- **What the exercise asks**:
Which lines below contain "heading"? Copy every one of them.

Dataset content Start Marker

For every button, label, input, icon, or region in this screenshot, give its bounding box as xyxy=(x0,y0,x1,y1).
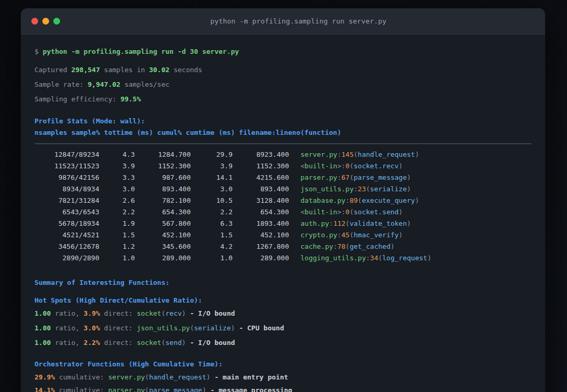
table-row: 7821/312842.6782.10010.53128.400database… xyxy=(34,195,531,206)
function-location: <built-in>:0(socket.recv) xyxy=(289,160,531,172)
zoom-button[interactable] xyxy=(53,18,60,25)
function-location: database.py:89(execute_query) xyxy=(289,195,531,206)
orchestrator-item: 14.1% cumulative: parser.py(parse_messag… xyxy=(34,385,531,392)
hot-spot-item: 1.00 ratio, 3.0% direct: json_utils.py(s… xyxy=(34,322,531,334)
captured-stat: Captured 298,547 samples in 30.02 second… xyxy=(34,64,531,76)
function-location: cache.py:78(get_cached) xyxy=(289,241,531,252)
function-location: <built-in>:0(socket.send) xyxy=(289,206,531,218)
function-location: server.py:145(handle_request) xyxy=(289,149,531,160)
table-columns-header: nsamples sample% tottime (ms) cumul% cum… xyxy=(34,127,531,139)
prompt-symbol: $ xyxy=(34,48,39,55)
titlebar[interactable]: python -m profiling.sampling run server.… xyxy=(21,8,545,34)
terminal-window: python -m profiling.sampling run server.… xyxy=(21,8,545,392)
function-location: logging_utils.py:34(log_request) xyxy=(289,252,531,264)
profile-table: 12847/892344.31284.70029.98923.400server… xyxy=(34,149,531,264)
efficiency-stat: Sampling efficiency: 99.5% xyxy=(34,94,531,105)
close-button[interactable] xyxy=(31,18,38,25)
hot-spot-item: 1.00 ratio, 3.9% direct: socket(recv) - … xyxy=(34,308,531,319)
command-line: $ python -m profiling.sampling run -d 30… xyxy=(34,46,531,57)
table-row: 4521/45211.5452.1001.5452.100crypto.py:4… xyxy=(34,229,531,241)
table-row: 11523/115233.91152.3003.91152.300<built-… xyxy=(34,160,531,172)
table-row: 12847/892344.31284.70029.98923.400server… xyxy=(34,149,531,160)
table-divider xyxy=(34,143,531,144)
minimize-button[interactable] xyxy=(42,18,49,25)
table-row: 8934/89343.0893.4003.0893.400json_utils.… xyxy=(34,183,531,195)
function-location: parser.py:67(parse_message) xyxy=(289,172,531,183)
function-location: crypto.py:45(hmac_verify) xyxy=(289,229,531,241)
function-location: auth.py:112(validate_token) xyxy=(289,218,531,229)
table-row: 6543/65432.2654.3002.2654.300<built-in>:… xyxy=(34,206,531,218)
orchestrator-item: 29.9% cumulative: server.py(handle_reque… xyxy=(34,372,531,383)
sample-rate-stat: Sample rate: 9,947.02 samples/sec xyxy=(34,79,531,90)
traffic-lights xyxy=(21,18,67,25)
duration-seconds: 30.02 xyxy=(149,66,169,74)
table-row: 5678/189341.9567.8006.31893.400auth.py:1… xyxy=(34,218,531,229)
sample-rate-value: 9,947.02 xyxy=(88,80,121,88)
samples-count: 298,547 xyxy=(71,66,100,74)
hot-spot-item: 1.00 ratio, 2.2% direct: socket(send) - … xyxy=(34,337,531,349)
table-row: 9876/421563.3987.60014.14215.600parser.p… xyxy=(34,172,531,183)
desktop-background: python -m profiling.sampling run server.… xyxy=(0,0,567,392)
table-row: 2890/28901.0289.0001.0289.000logging_uti… xyxy=(34,252,531,264)
efficiency-value: 99.5% xyxy=(120,95,141,103)
table-row: 3456/126781.2345.6004.21267.800cache.py:… xyxy=(34,241,531,252)
profile-stats-heading: Profile Stats (Mode: wall): xyxy=(34,116,531,127)
window-title: python -m profiling.sampling run server.… xyxy=(67,17,545,25)
hot-spots-heading: Hot Spots (High Direct/Cumulative Ratio)… xyxy=(34,295,531,306)
summary-heading: Summary of Interesting Functions: xyxy=(34,277,531,289)
orchestrator-heading: Orchestrator Functions (High Cumulative … xyxy=(34,359,531,370)
function-location: json_utils.py:23(serialize) xyxy=(289,183,531,195)
command-text: python -m profiling.sampling run -d 30 s… xyxy=(43,48,239,55)
terminal-output[interactable]: $ python -m profiling.sampling run -d 30… xyxy=(21,34,545,392)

Dataset content End Marker

- **Response to the exercise**:
profile-stats-heading: Profile Stats (Mode: wall): xyxy=(34,116,531,127)
hot-spots-heading: Hot Spots (High Direct/Cumulative Ratio)… xyxy=(34,295,531,306)
summary-heading: Summary of Interesting Functions: xyxy=(34,277,531,289)
orchestrator-heading: Orchestrator Functions (High Cumulative … xyxy=(34,359,531,370)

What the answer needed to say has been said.